Open nssrivathsa opened 2 years ago
I think the problem is that you measure CPU time instead of GPU time in the pytorch case. Cuda is asynchronous, so CPU timers like time.time() won't measure the right inference time. You can try the solution provided in this pytorch discussion and see if it's more consistent with onnx time.
I think the problem is that you measure CPU time instead of GPU time in the pytorch case. Cuda is asynchronous, so CPU timers like time.time() won't measure the right inference time. You can try the solution provided in this pytorch discussion and see if it's more consistent with onnx time.
Thanks for the reply
I tried what was mentioned in the link you provided by modifying my infer_pytorch(resnet)
function as
start = torch.cuda.Event(enable_timing=True)

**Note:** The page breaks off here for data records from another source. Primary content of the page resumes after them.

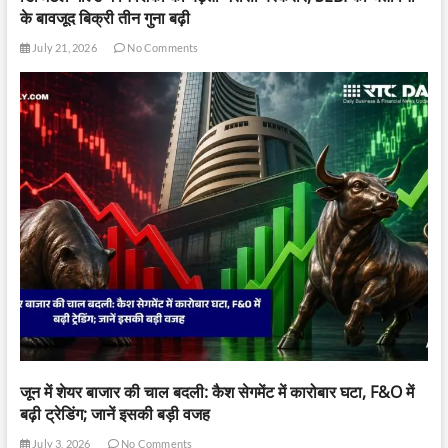
के बावजूद बिक्री तीन गुना बढ़ी
July 21, 2026
No Comments
जून में शेयर बाजार की चाल बदली: कैश सेगमेंट में कारोबार घटा, F&O में
बढ़ी ट्रेडिंग; जानें इसकी बड़ी वजह
July 3, 2026
No Comments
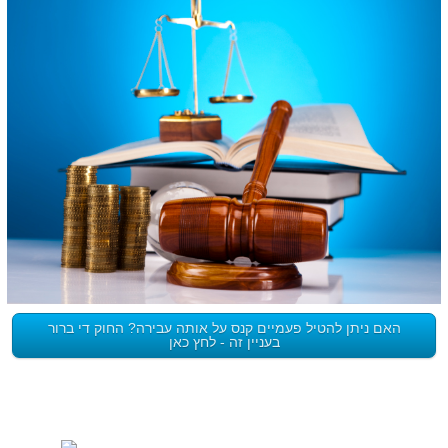
האם ניתן להטיל פעמיים קנס על אותה עבירה? החוק די ברור
בעניין זה - לחץ כאן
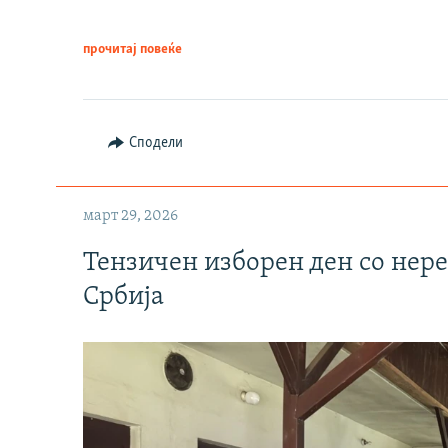
прочитај повеќе
Сподели
март 29, 2026
Тензичен изборен ден со нер
Србија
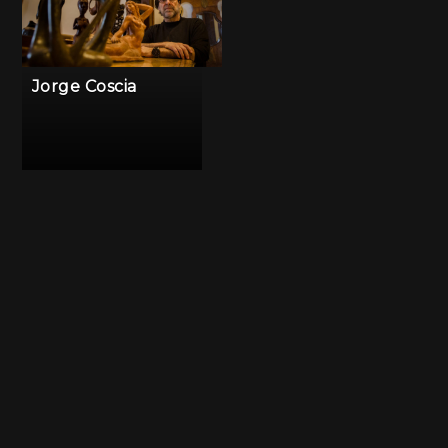
Jorge Coscia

end = torch.cuda.Event(enable_timing=True)
start.record()
for i in range(total_samples):
resnet.eval()
with torch.no_grad():
out = resnet(x)
end.record()
torch.cuda.synchronize()
print('Number of runs:', total_samples)
print("Average PyTorch {} Inference time = {} ms".format(device.type, start.elapsed_time(end)/total_samples))

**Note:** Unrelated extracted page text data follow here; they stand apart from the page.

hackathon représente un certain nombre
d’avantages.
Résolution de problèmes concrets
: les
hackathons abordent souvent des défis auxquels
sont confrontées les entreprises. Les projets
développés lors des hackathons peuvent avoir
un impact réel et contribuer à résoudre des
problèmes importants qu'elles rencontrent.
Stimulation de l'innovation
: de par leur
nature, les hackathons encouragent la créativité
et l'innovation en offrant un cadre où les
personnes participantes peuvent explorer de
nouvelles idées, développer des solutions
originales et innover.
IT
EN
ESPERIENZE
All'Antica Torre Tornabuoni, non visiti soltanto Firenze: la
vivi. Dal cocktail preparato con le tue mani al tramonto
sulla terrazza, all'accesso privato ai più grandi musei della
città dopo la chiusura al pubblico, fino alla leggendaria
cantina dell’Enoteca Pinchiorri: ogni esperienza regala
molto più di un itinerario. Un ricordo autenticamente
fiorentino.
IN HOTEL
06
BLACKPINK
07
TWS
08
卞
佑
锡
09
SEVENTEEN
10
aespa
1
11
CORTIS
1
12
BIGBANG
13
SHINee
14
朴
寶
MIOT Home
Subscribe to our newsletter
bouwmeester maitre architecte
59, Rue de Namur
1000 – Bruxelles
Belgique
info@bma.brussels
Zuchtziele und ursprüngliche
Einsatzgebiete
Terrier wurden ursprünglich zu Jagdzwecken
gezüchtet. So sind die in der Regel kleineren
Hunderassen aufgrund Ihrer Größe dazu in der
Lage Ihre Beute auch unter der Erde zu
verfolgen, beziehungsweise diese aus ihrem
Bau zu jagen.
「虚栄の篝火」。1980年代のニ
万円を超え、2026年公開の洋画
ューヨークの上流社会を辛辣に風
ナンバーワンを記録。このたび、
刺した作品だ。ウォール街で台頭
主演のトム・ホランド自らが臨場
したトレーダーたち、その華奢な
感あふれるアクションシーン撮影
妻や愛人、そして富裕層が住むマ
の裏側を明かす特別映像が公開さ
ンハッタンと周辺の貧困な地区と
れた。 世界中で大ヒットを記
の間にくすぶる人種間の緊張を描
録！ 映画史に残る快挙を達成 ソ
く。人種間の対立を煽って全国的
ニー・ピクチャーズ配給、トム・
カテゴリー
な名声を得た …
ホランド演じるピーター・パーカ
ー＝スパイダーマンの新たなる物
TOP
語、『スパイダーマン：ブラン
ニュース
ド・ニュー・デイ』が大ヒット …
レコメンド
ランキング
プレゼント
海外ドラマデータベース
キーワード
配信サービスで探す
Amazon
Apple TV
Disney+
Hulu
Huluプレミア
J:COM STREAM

Unfortunately, still see not much of a difference in the pytorch inference time
Average PyTorch cuda Inference time = 9.928244140625 ms
The onnxruntime inference is still the same (around 48 ms), so its still around 5 times slower
I think you need to put the record and the synchronize inside your loop. Something like that
with torch.no_grad():
resnet.eval()
for i in range(total_samples):
start.record()
out = resnet(x)
end.record()
torch.cuda.synchronize()
total_time += start.elapsed_time(end)
I think you need to put the record and the synchronize inside your loop. Something like that
with torch.no_grad(): resnet.eval() for i in range(total_samples): start.record() out = resnet(x) end.record() torch.cuda.synchronize() total_time += start.elapsed_time(end)

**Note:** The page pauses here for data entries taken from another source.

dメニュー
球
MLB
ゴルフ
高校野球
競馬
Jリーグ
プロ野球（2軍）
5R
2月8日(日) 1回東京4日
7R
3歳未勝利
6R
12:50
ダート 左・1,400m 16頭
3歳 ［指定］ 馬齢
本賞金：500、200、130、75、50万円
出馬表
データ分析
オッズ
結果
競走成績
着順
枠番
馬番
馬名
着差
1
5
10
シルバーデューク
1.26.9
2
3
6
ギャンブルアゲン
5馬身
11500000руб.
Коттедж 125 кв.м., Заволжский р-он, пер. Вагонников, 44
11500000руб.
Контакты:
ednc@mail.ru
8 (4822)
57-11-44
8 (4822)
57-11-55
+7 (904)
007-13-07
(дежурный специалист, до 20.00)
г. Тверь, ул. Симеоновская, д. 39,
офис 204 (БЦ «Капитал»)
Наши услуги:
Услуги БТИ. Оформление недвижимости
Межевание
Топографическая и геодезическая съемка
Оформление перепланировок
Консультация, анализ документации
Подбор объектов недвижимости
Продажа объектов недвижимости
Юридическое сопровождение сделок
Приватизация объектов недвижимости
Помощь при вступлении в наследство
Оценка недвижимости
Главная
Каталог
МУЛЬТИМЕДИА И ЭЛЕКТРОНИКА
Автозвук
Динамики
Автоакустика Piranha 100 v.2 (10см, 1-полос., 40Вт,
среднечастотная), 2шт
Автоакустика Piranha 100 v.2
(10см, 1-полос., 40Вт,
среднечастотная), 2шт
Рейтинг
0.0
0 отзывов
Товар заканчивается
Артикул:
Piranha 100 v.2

Changed it the way you have suggested.
Still get it as,
Average PyTorch cuda Inference time = 9.747972169876098 ms
Ok so it's probably not that
Is the input actually on GPU? In the code you provided, I see:
io_binding.bind_cpu_input(input_names, x)
Some other things to try: ORT has some support for profiling: https://onnxruntime.ai/docs/performance/tune-performance.html#profiling-and-performance-report
You can also use CUDA profiling tools like nvprof to get more detailed GPU usage info.
@nssrivathsa, it is not fair comparison since latency for ORT including copying input tensor from cpu to GPU, while pytorch does not. Could you bind GPU input, and measure the latency again?
Is the input actually on GPU? In the code you provided, I see:
io_binding.bind_cpu_input(input_names, x)
Some other things to try: ORT has some support for profiling: https://onnxruntime.ai/docs/performance/tune-performance.html#profiling-and-performance-report
You can also use CUDA profiling tools like nvprof to get more detailed GPU usage info.
@edgchen1 1) Yes, the input is on the GPU. io_binding.bind_cpu_input puts the input from the CPU to GPU as per 'Scenario 1' in this - http://www.xavierdupre.fr/app/onnxruntime/helpsphinx/api_summary.html under IOBinding. Nevertheless, I have modified it as
data = onnxruntime.OrtValue.ortvalue_from_numpy(x, device.type, 0)
io_binding.bind_input(input_names, device, 0, np.float32, [batch_size, 3, 224, 224], data.data_ptr())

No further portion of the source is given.